What is GNP and GDP?
GNP stands for Gross National Product while GDP stands for Gross Domestic Product. Both terms represent as indicators of the economic stability or soundness of a particular country. The main difference between the two economic indicators is that GDP has a scope limited to “domestic” location, while GNP covers all “products” in terms of ownership and regardless of location.
On specific terms, GNP refers to all products produced by citizens of a particular country domestically and internationally. This simply means that all earnings by citizens working in other countries are included in the computation for GNP. When computing GNP it includes the GDP value plus the earnings or income gained from citizens and enterprises abroad. In this sense, GNP presents the totality of the citizens’ earnings wherever they are in the world. Like in the case of countries who export many workers abroad, their earnings and the income of their businesses abroad are part of the GNP computation.

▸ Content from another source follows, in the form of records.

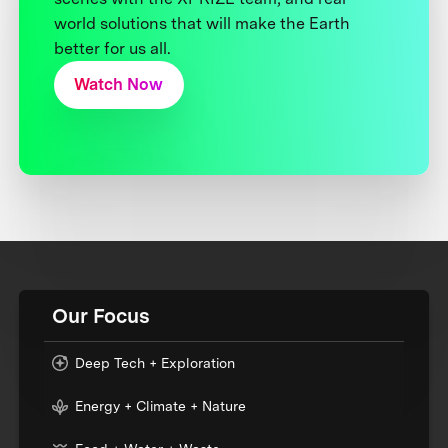
world solutions that will make the Earth
better for us all.
Watch Now
Our Focus
Deep Tech + Exploration
Energy + Climate + Nature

On the other hand, GDP refers only to the value of products and/or services of a particular country which are earned domestically for a given period. In economic computations, GDP computation is done on an annual basis. Whatever income is generated from citizens and enterprises on the domestic front are part of the GDP. In terms of computation, GDP includes the country’s consumption value, investments, government spending and the net value of exports minus the imports. In generic terms, GDP is the total worth of a country in terms of its products and/or services produced in its own soil.
Since both GDP and GNP give an overall value of a country’s economy, both may be used to assess economic soundness and stability. GDP is also widely regarded as an indicator of a country’s standard of living as it reflects the domestic resources and income of the country involved.